BEGIN INFORMATION SHOWN

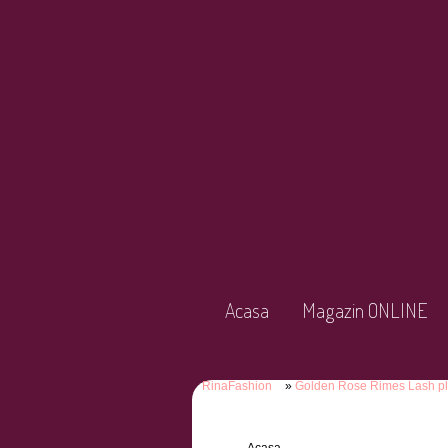
Acasa
Magazin ONLINE
RinaFashion
Golden Rose Rimes Lash p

END INFORMATION SHOWN

* [ABOUT THIS TASK]:
Reproduce every line of the material precisely, omitting its pictures.

* [ANSWER TO THIS EXERCISE]:
Acasa
Magazin ONLINE
RinaFashion
Golden Rose Rimes Lash p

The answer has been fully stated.